@Laconique
Que nenni !
La figure de l’albatros, l’oiseau géant qui voyage au-dessus
des mers et observe les marins, est le symbole du poète lui-même, considéré
comme l’oiseau du bon augure, ainsi que le poète, dont la naissance est inscrite
dans un plan providentiel. Mais, comme tous les prophètes et les manifestations
du divin sur la terre, l’albatros et le poète ne sont pas acceptés par les hommes
: ils deviennent objets de dérision et la moquerie abaisse leur grandeur. La
poésie elle-même empêche le poète de vivre dans le monde dont le navire est le
symbole, dans ce monde de la prose, où le poète n’est pas capable de marcher,
parce qu’il sait seulement voler, c’est à dire écrire en vers. Il est donc vu
comme objet ridicule dans un monde d’hypocrites, sans aucun courage, qui ne
peut pas reconnaître l’élu, faible désormais sur la terre.
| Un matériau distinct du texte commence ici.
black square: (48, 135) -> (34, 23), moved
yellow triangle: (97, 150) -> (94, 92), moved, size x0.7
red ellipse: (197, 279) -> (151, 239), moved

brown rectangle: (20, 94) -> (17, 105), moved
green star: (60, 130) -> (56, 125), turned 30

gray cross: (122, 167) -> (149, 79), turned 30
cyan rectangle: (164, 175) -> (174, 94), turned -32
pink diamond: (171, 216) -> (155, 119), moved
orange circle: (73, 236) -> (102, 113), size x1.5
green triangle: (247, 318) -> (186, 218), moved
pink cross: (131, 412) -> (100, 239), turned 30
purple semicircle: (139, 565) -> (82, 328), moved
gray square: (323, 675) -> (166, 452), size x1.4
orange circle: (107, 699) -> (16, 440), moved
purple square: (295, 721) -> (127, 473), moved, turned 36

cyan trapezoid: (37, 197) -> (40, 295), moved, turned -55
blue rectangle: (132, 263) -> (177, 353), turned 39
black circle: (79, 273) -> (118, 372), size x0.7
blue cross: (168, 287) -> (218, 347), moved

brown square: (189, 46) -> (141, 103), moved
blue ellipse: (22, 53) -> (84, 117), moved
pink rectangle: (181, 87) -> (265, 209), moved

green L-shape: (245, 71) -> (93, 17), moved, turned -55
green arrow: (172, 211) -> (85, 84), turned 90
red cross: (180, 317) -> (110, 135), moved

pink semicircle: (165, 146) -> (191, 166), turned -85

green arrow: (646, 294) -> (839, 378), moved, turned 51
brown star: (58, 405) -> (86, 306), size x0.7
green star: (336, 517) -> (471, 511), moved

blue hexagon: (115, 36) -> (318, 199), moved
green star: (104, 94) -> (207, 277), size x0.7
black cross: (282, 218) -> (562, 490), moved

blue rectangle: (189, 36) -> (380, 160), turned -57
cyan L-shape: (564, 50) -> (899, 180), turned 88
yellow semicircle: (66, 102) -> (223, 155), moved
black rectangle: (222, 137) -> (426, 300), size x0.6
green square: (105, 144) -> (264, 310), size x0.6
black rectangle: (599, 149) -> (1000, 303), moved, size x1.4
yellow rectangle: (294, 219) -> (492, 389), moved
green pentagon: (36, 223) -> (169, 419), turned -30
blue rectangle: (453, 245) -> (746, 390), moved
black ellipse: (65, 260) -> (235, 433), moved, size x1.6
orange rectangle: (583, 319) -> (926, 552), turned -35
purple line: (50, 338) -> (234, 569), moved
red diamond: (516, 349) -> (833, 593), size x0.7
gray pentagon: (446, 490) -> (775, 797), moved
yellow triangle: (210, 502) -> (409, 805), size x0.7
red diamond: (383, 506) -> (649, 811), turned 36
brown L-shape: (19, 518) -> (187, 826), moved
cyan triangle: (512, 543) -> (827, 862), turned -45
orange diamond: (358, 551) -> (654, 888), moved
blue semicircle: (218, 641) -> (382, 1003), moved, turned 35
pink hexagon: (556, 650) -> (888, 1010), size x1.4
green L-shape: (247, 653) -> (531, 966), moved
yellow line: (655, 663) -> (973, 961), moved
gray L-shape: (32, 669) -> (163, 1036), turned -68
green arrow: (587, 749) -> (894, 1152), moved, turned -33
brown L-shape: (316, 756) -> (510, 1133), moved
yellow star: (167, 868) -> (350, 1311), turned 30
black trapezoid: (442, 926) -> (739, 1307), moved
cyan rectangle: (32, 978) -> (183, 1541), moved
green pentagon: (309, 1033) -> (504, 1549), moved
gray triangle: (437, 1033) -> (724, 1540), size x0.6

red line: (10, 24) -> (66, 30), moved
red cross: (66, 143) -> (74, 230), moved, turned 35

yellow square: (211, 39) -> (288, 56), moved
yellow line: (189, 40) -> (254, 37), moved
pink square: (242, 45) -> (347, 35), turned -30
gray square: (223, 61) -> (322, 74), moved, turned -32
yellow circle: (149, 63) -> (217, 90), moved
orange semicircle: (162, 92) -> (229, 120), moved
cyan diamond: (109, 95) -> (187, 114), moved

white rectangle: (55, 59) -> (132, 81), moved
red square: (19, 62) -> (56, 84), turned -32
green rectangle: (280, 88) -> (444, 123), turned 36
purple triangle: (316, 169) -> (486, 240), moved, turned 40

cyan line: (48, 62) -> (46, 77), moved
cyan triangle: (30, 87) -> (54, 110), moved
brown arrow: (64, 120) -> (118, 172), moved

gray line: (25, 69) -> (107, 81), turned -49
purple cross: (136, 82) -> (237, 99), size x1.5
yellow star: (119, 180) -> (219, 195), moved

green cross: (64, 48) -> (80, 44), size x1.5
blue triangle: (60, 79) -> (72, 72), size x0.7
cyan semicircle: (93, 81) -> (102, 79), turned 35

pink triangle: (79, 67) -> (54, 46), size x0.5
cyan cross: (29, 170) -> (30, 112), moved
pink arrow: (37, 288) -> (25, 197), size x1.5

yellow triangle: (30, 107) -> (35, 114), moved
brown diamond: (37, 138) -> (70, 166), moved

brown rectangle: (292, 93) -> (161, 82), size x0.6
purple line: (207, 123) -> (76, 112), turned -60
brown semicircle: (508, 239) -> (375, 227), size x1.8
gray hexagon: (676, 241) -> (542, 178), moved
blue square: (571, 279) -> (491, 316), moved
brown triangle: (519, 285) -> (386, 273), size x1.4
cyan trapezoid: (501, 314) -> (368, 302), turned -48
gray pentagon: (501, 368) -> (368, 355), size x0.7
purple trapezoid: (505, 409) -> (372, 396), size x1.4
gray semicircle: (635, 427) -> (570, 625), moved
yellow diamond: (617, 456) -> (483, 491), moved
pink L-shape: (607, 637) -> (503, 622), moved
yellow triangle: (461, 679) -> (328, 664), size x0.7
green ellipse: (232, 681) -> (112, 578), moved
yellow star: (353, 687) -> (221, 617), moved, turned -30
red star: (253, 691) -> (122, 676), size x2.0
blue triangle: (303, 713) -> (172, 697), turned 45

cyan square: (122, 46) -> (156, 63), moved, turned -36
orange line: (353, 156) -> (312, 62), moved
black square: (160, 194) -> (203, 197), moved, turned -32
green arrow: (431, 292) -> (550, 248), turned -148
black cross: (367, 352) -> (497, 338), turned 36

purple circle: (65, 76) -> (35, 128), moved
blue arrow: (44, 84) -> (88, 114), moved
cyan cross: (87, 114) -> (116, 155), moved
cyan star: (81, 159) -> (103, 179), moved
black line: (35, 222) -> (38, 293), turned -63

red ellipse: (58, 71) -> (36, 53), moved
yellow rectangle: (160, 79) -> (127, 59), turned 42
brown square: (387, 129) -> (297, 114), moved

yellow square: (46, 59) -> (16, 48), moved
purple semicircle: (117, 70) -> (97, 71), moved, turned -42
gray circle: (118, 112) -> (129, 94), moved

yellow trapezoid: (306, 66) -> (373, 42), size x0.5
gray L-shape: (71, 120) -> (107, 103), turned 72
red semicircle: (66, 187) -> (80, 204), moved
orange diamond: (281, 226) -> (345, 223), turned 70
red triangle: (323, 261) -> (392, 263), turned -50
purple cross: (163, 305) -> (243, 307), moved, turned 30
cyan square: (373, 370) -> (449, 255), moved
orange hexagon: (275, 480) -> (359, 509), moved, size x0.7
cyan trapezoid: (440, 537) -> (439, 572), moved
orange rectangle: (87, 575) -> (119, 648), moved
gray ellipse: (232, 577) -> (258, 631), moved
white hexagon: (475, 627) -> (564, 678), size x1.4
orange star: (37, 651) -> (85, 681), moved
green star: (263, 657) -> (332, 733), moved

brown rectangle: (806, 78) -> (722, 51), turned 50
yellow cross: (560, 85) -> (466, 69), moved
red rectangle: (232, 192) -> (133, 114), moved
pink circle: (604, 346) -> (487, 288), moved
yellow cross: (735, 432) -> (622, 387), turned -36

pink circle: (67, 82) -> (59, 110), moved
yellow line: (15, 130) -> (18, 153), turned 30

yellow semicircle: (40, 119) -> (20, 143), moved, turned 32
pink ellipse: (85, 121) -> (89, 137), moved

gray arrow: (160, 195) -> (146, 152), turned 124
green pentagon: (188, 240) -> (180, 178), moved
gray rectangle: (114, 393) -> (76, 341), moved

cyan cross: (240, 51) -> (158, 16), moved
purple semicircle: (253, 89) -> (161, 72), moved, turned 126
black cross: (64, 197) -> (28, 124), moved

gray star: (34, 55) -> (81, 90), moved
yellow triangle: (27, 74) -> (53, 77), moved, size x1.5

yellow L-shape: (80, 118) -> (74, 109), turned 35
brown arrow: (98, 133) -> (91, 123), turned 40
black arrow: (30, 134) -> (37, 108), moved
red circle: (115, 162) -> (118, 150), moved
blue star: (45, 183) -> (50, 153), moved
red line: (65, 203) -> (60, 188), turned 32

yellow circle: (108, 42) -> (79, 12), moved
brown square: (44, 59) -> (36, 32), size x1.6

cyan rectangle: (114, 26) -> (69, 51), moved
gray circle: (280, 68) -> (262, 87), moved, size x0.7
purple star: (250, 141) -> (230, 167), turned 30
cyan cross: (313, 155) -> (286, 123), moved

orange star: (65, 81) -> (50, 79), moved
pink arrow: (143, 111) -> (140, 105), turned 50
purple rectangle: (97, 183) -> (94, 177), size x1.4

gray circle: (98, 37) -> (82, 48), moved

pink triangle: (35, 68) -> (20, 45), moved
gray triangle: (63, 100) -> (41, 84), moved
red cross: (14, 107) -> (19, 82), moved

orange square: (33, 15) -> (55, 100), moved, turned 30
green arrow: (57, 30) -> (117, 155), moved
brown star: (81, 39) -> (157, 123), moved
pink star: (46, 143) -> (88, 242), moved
Toujours pour Baudelaire (qui a quand même marqué notre
imagerie symbolique), le cygne est le symbole des exilés et, loin de son lac ne
trouve aucun réconfort. C’est par excellence le symbole de la beauté et la
pureté, avec son « blanc plumage », et s’il
transcende sa propre animalité (« ses pieds palmés », son « cou convulsif » ou
« sa tête avide ») par sa grâce quand il nage, il a la nostalgie du paradis
perdu.
Il ne faut pas tout mélanger. La difficulté à s’intégrer et
la douleur de l’émigré coupé des siens et de son univers, ça n’est pas la même
chose, quel que soit le diamètre du rachis.